An impala is blind and wants to cross the road but can’t because of the traffic. A lion seeing an opportunity for a quick meal goes up and offers to help. "Who are you?" asks the impala. "I am a zebra," says the lion. The impala sniffs the air and says, "no you’re not, I don’t know who you are but I can tell that you are a lion to me".

We are currently in Windhoek stocking up on a few supplies before heading up to the Caprivi Strip and then Botswana and then onto Victoria Falls.

Things are starting to run pretty smoothly with Team Truckasaurus. Jacinda is doing a stirling job at navigating, complimenting the GPS. We are pretty quick at setting up the tent and packing it down and camp cooking has been simplified allowing more time for other things. We are constantly stopped by people who want to know about our car and feel compelled to take photos of it.

The Cooper tyres are holding up incredibly well considering the state of the back roads and the abuse they have copped.

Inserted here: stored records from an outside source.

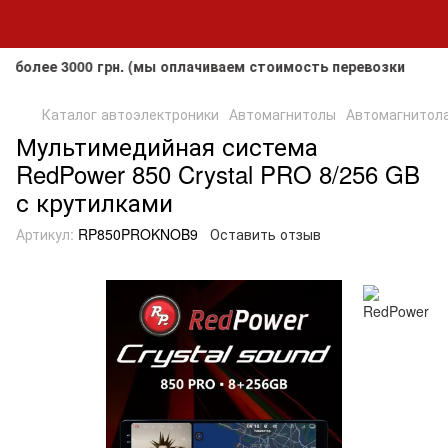
е 3000 грн. (мы оплачиваем стоимость перевозки до клиент
Каталог автоэлектроники
Автомагнитолы
Автомагнитола
Мультимедийная система
RedPower 850 Crystal PRO 8/256 GB
с крутилками
Артикул:
RP850PROKNOB9
Оставить отзыв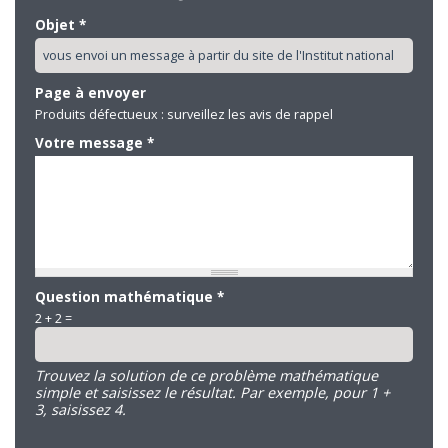
Objet
*
Page à envoyer
Produits défectueux : surveillez les avis de rappel
Votre message
*
Question mathématique
*
2 + 2 =
Trouvez la solution de ce problème mathématique
simple et saisissez le résultat. Par exemple, pour 1 +
3, saisissez 4.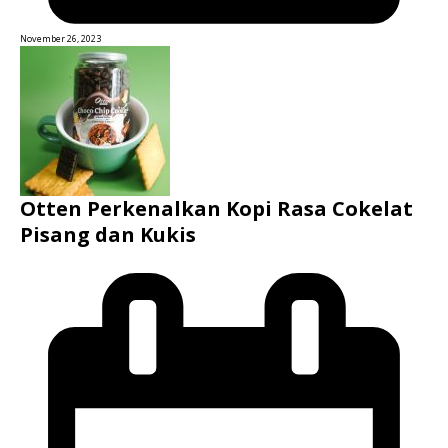
November 26, 2023
Otten Perkenalkan Kopi Rasa Cokelat
Pisang dan Kukis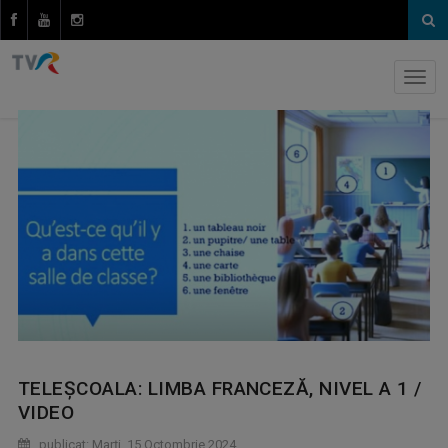
TELEȘCOALA: LIMBA FRANCEZĂ, NIVEL A 1 /
VIDEO
publicat: Marţi, 15 Octombrie 2024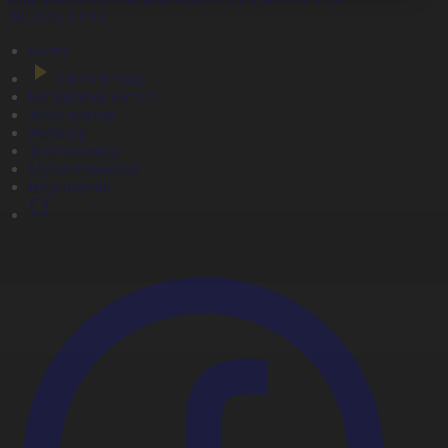
6.08.2026, 13:03
Басты
Тікелей эфир
Бағдарлама кестесі
Жаңалықтар
Жобалар
Телехикаялар
Мультсериалдар
Видеоархив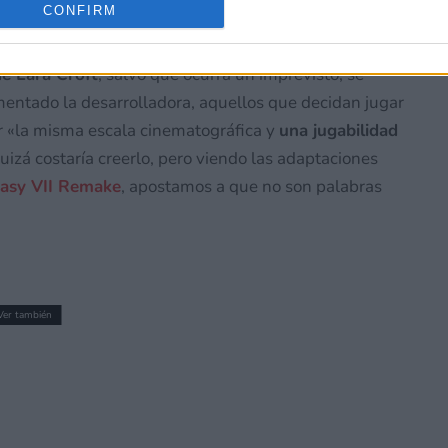
CONFIRM
de Lara Croft
, salvo que ocurra un imprevisto, se
ntado la desarrolladora, aquellos que decidan jugar
r «la misma escala cinematográfica y
una jugabilidad
uizá costaría creerlo, pero viendo las adaptaciones
tasy VII Remake
, apostamos a que no son palabras
Ver también
dor? Todos los DLC de Warhammer
ratis en Switch 2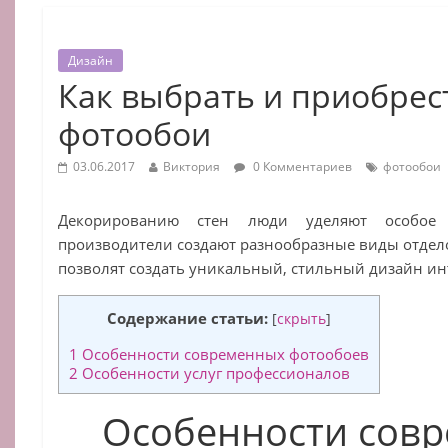
Дизайн
Как выбрать и приобрес
фотообои
03.06.2017
Виктория
0 Комментариев
фотообои
Декорированию стен люди уделяют особое 
производители создают разнообразные виды отдел
позволят создать уникальный, стильный дизайн ин
Содержание статьи:
[
скрыть
]
1
Особенности современных фотообоев
2
Особенности услуг профессионалов
Особенности сов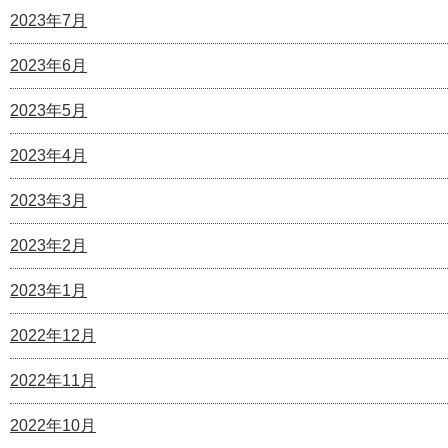
2023年7月
2023年6月
2023年5月
2023年4月
2023年3月
2023年2月
2023年1月
2022年12月
2022年11月
2022年10月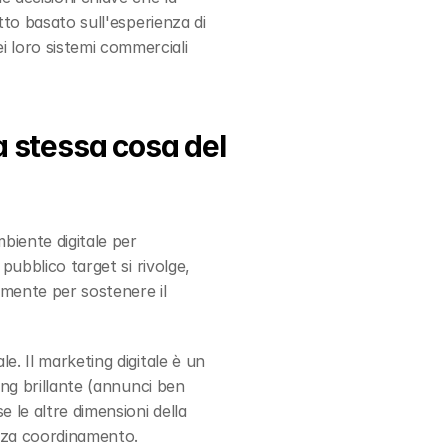
definiscono, gli errori che costano interi trimestri e come costruirla passo dopo passo. Il tutto basato sull'esperienza di 
 loro sistemi commerciali 
a stessa cosa del 
biente digitale per 
pubblico target si rivolge, 
mente per sostenere il 
. Il marketing digitale è un 
ing brillante (annunci ben 
 le altre dimensioni della 
enza coordinamento.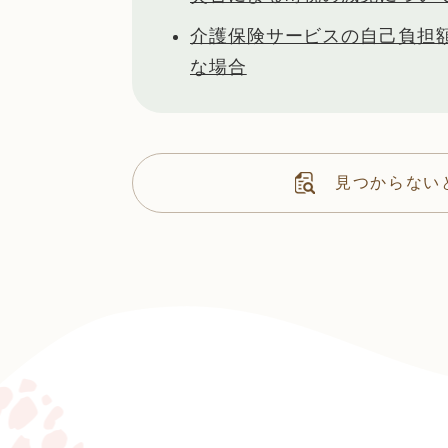
介護保険サービスの自己負担
な場合
見つからない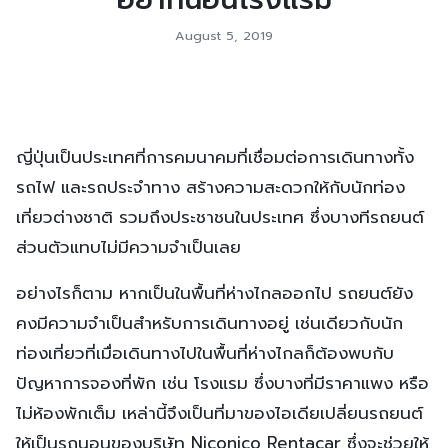
August 5, 2019
ญี่ปุ่นเป็นประเทศที่การคมนาคมที่เชื่อมต่อการเดินทางทั้ง
รถไฟ และรถประจำทาง สร้างความสะดวกให้กับนักท่อง
เที่ยวต่างชาติ รวมถึงประชาชนในประเทศ ซึ่งบางทีรถยนต์
ส่วนตัวแทบไม่มีความจำเป็นเลย
อย่างไรก็ตาม หากเป็นในพื้นที่ห่างไกลออกไป รถยนต์ยัง
คงมีความจำเป็นสำหรับการเดินทางอยู่ เช่นเดียวกับนัก
ท่องเที่ยวที่เมื่อเดินทางไปในพื้นที่ห่างไกลก็ต้องพบกับ
ปัญหาการจองที่พัก เช่น โรงแรม ซึ่งบางที่มีราคาแพง หรือ
ไม่ห้องพักเต็ม เหล่านี้จึงเป็นที่มาของไอเดียเปลี่ยนรถยนต์
ให้เป็นรถนอนของบริษัท Niconico Rentacar ซึ่งจะช่วยให้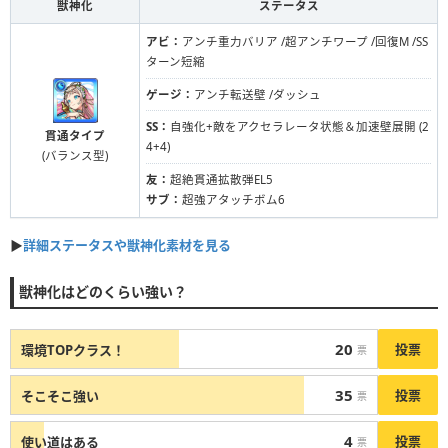
獣神化
ステータス
アビ：
アンチ重力バリア /超アンチワープ /回復M /SS
ターン短縮
ゲージ：
アンチ転送壁 /ダッシュ
SS：
自強化+敵をアクセラレータ状態＆加速壁展開 (2
貫通タイプ
4+4)
(バランス型)
友：
超絶貫通拡散弾EL5
サブ：
超強アタッチボム6
▶︎
詳細ステータスや獣神化素材を見る
獣神化はどのくらい強い？
20
投票
環境TOPクラス！
票
35
投票
そこそこ強い
票
4
投票
使い道はある
票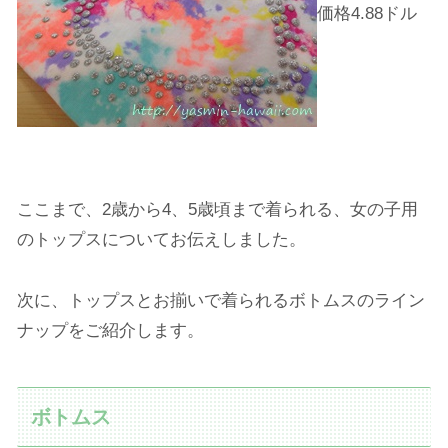
価格4.88ドル
ここまで、2歳から4、5歳頃まで着られる、女の子用
のトップスについてお伝えしました。
次に、トップスとお揃いで着られるボトムスのライン
ナップをご紹介します。
ボトムス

They have very few chips out of them, which I find surprising, and they usually grip the roads very well. They are a great dirt-road tyre. We were expecting our little journey off road near Spitzkoppe to have at least destroyed one tyre, but they came out without a scratch. We have seen a lot of shredded tyres by the side of the road in Namibia and are thankful at how well ours are holding up. They actually perform quite well on the bitumen as well. I would recommend these tyres to anyone who needs a good strong dirt tyre.

We will review some of our other gear in the coming few months to give you a real world account of how they perform.

Our fuel economy has been surprisingly good. We have been hammered by a combination of strong head winds, large hills and corrugations that greatly increase a tyres rolling resistance and therefore fuel consumption. Given the amount of weight we are carrying and the drag from the roof rack, tent, spare tyre and water tank, we have done well. Our worst fuel economy was 6.7km/L (30km/h+ head winds and hills/mountain passes) and our best has been 8.4km/L which was achieved on 50% tar and 50% off road low speed driving through Etosha. Since leaving Cape Town we have travelled nearly 5000km (6000km by the time this is posted) and our only casualty so far has been two stone chips in the front windscreen (repaired in Windhoek) and the loss of our rear diff guard. This was a victim of the corrugations. They vibrated the top plate off the guard (I should have used some thread lock glue) allowing the rest to vibrate resulting in half of what was left developing a stress fracture in the steel and falling off somewhere along the way. I have learnt to check the oil filters every few days as well. These can vibrate lose and seep oil, another victim of the corrugations. I am now in the habit of popping the bonnet every few days to make sure all is secure. It sounds like overkill, but over here you need to do it.

As I write this we are preparing to head to the Caprivi Strip in northern Namibia. We have found what looks to be a nice camp site right on the river, so if the bugs are not too bad we should have a nice few days (they have a floating fenced pool in the river so we should be safe from crocs and hippos when we go for a swim). We then head to Botswana, the Okavango Delta, and more wild life before we cross into Zambia and see the Victoria Falls – from the Zambian side, not the Zimbabwe side of course. We read an article in a local paper that Zim now has inflation at 7000% (no that’s not a typo) and unemployment is around 80%. This effectively means that if you buy a beer, by the time you finish it and are ready to order one, the price of your second beer is higher than your first one.